● Task details
Give the number of lines in the data below that contain "ouvrages", with no other words.

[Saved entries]
--

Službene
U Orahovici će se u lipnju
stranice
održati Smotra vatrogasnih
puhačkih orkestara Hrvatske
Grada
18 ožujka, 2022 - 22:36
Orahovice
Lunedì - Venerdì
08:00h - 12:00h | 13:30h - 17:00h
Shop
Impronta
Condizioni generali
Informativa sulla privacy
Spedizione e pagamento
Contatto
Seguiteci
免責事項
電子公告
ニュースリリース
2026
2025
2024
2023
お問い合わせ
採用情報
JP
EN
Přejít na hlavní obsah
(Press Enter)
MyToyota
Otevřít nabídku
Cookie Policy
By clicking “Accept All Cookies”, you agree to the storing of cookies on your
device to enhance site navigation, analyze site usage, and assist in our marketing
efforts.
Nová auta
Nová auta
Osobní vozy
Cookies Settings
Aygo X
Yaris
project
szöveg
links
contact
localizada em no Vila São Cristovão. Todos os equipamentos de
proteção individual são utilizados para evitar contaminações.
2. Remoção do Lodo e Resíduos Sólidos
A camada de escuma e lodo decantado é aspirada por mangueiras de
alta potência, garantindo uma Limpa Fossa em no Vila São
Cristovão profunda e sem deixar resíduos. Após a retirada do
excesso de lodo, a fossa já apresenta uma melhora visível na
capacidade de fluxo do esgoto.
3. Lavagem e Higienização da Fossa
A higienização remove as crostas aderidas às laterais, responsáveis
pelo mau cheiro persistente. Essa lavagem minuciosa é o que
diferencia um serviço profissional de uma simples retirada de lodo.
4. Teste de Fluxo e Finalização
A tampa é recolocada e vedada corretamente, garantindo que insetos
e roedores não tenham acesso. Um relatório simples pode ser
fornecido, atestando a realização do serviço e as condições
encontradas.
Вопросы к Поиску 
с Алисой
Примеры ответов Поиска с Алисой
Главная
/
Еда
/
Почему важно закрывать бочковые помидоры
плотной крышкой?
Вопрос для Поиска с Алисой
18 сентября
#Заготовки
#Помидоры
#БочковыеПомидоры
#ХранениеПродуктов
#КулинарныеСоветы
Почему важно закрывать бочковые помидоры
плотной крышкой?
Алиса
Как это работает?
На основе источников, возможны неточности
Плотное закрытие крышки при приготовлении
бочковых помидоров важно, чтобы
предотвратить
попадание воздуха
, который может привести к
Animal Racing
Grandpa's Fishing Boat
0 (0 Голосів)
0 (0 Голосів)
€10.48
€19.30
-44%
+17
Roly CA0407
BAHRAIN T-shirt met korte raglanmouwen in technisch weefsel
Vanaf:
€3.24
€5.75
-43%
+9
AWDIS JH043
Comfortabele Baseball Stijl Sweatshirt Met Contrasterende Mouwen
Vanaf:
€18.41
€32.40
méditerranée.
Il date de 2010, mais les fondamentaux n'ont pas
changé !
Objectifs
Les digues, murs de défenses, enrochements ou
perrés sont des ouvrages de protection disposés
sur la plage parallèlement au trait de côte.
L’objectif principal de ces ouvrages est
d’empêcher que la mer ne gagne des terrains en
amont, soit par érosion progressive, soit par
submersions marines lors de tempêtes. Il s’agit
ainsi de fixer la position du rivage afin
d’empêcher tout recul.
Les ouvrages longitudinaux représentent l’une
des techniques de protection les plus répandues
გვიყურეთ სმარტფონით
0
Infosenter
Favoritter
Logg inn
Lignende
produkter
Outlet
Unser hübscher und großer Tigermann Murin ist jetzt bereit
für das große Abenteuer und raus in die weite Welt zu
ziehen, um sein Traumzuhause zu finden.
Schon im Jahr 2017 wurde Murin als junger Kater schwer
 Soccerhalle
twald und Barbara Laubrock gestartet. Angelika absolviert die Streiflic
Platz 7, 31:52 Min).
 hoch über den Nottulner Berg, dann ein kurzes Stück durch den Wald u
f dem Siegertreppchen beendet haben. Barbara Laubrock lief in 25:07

--

● Written reply
3